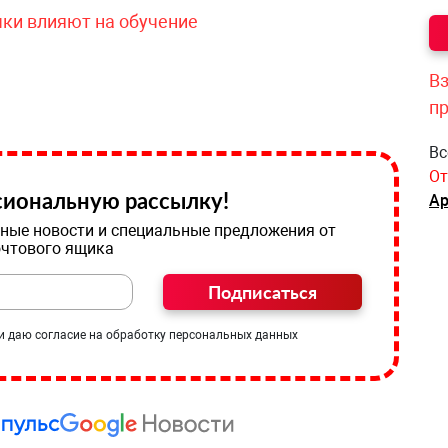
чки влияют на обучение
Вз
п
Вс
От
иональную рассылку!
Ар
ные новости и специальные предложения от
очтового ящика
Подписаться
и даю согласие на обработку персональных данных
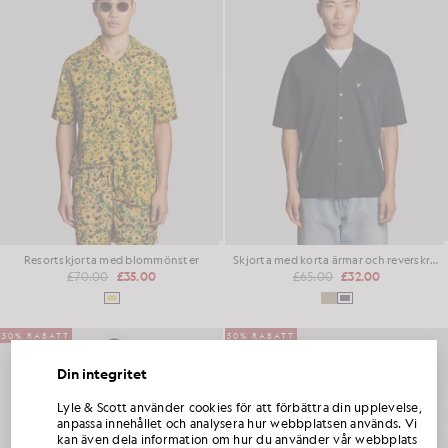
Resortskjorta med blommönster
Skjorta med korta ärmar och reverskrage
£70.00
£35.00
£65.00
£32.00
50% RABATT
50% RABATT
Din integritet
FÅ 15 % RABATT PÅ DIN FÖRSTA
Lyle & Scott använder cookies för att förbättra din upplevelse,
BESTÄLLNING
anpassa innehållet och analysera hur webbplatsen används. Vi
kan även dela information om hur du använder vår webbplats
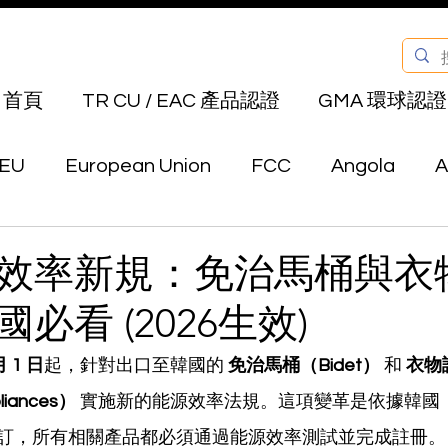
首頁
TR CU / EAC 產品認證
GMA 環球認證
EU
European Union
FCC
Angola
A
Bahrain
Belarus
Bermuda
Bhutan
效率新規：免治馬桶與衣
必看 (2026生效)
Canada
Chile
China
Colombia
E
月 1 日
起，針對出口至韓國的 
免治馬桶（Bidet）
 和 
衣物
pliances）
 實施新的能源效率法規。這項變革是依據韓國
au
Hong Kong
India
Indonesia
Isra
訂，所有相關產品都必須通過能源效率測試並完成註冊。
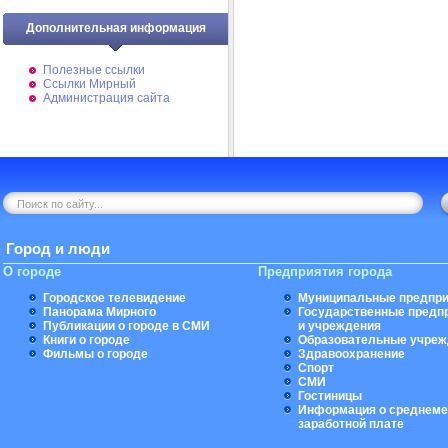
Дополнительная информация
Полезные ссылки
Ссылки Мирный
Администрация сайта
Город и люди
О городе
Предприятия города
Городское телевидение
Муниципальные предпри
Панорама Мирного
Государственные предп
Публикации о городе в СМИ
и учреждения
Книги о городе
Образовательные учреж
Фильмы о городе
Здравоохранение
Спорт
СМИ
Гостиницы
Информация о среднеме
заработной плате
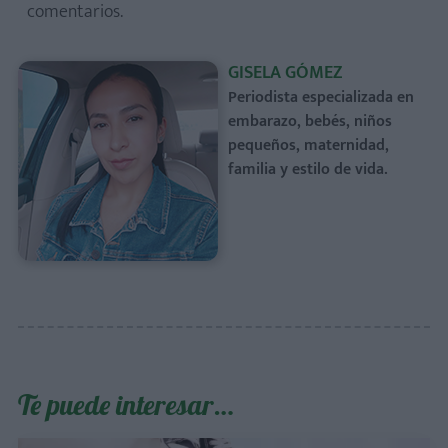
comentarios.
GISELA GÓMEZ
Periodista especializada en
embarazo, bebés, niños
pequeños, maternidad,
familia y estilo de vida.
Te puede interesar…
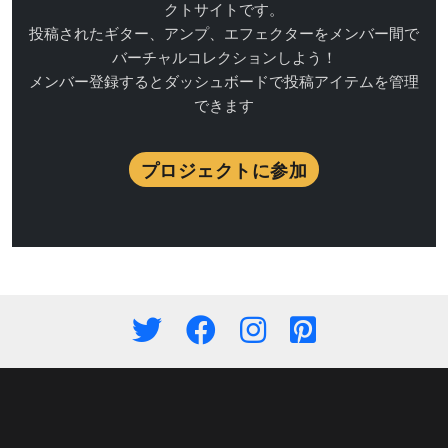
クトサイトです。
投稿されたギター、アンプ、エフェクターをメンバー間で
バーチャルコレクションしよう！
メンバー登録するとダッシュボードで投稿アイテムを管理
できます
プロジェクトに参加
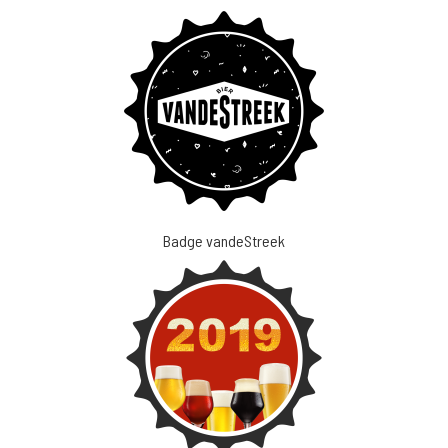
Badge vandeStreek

====

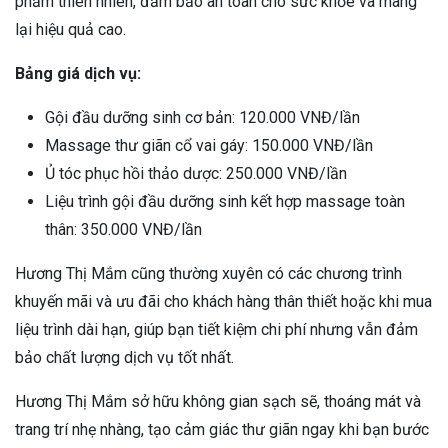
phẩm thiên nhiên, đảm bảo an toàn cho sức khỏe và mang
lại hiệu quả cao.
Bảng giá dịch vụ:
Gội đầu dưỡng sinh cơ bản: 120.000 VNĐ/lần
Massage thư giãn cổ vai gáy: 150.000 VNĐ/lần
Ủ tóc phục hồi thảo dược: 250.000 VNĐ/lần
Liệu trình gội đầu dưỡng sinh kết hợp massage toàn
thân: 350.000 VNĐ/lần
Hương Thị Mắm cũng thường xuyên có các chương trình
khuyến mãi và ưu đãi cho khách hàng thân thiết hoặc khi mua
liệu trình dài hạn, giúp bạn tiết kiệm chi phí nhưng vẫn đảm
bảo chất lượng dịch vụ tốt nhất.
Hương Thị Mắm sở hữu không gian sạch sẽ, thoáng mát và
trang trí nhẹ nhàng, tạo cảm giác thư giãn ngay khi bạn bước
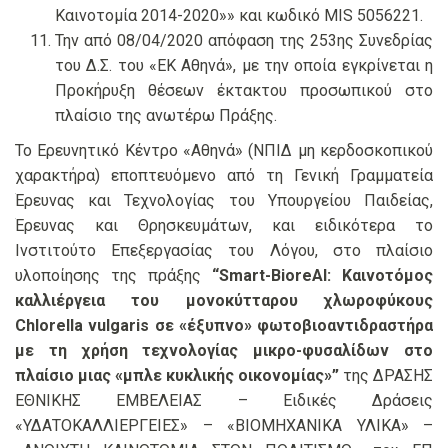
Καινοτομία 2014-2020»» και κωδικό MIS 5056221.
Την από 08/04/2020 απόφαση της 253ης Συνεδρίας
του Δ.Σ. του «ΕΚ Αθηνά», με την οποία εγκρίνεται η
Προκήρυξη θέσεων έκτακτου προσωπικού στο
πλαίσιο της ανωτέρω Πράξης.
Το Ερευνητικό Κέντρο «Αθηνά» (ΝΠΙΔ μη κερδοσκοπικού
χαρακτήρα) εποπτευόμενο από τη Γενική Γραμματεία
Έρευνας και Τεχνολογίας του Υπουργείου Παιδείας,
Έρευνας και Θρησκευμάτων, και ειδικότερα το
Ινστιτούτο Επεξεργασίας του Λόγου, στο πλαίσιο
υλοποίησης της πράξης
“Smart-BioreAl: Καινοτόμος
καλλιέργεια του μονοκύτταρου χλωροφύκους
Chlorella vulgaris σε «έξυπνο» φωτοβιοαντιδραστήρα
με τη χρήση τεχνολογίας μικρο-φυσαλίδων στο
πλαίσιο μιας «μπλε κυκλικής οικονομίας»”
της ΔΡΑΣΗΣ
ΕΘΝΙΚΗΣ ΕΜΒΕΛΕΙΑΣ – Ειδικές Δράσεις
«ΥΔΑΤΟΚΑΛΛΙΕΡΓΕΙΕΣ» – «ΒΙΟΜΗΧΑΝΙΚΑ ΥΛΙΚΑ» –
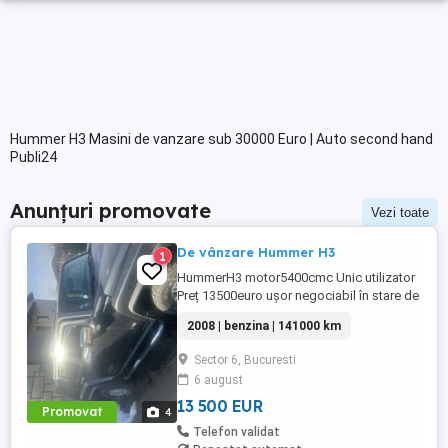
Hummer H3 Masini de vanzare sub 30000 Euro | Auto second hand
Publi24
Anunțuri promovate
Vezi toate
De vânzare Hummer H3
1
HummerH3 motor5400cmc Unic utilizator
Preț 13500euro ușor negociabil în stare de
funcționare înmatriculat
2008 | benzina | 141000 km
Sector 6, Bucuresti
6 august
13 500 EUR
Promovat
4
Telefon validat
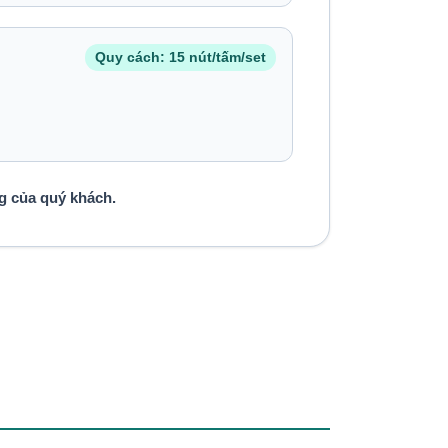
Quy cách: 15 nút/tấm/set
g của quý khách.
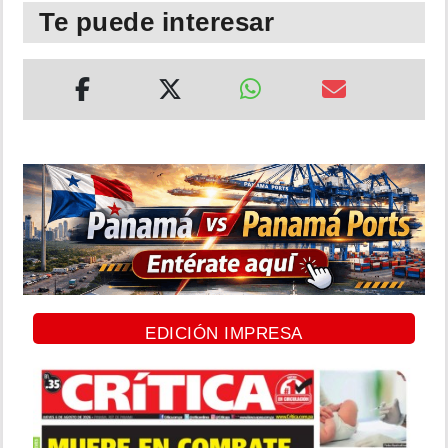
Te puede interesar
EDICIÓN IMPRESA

====

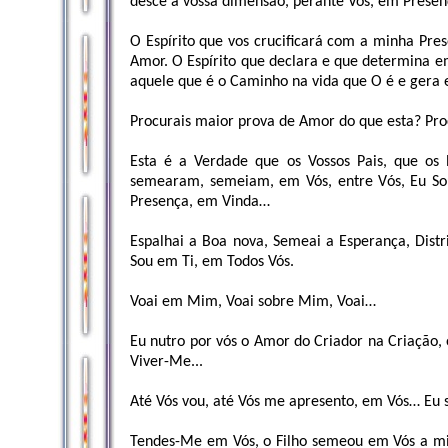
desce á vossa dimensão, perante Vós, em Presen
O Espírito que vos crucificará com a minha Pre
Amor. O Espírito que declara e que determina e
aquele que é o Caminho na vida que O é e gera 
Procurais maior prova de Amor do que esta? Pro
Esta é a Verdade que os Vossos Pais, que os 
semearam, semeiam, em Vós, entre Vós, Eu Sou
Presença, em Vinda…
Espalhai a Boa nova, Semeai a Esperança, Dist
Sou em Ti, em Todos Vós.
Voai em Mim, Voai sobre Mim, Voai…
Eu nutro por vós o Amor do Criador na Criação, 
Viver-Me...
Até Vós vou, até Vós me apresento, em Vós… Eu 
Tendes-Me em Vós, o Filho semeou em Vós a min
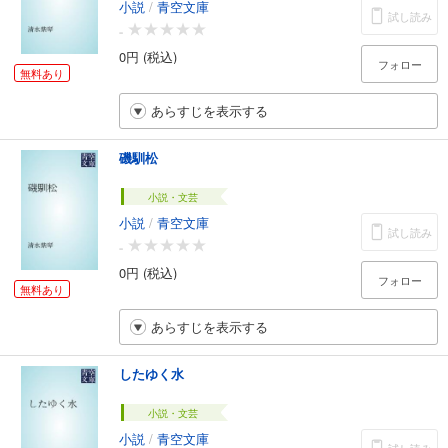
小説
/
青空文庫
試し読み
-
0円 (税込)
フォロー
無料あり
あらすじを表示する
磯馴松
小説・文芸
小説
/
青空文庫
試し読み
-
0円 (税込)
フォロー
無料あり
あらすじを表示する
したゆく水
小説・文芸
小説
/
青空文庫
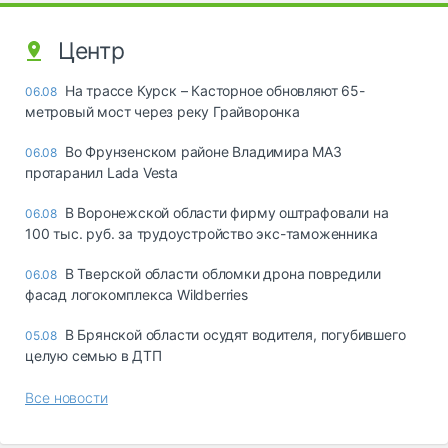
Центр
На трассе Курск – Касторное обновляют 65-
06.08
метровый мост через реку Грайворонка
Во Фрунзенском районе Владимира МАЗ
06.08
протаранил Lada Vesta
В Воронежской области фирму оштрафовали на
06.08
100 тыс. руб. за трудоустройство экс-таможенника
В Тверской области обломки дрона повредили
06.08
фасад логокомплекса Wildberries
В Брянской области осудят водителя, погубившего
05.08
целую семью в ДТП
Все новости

====

Each line above with the string "Espírito" should be reported in full.

Finished task ::
O Espírito que vos crucificará com a minha Pre
Amor. O Espírito que declara e que determina e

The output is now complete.